> [TASK DIRECTIONS]
For the records below, print every one exactly, with nothing dropped.

> [Stored data entries]
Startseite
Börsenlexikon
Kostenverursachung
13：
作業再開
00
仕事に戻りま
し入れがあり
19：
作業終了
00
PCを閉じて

> [RESPONSE BOX]
Startseite
Börsenlexikon
Kostenverursachung
13：
作業再開
00
仕事に戻りま
し入れがあり
19：
作業終了
00
PCを閉じて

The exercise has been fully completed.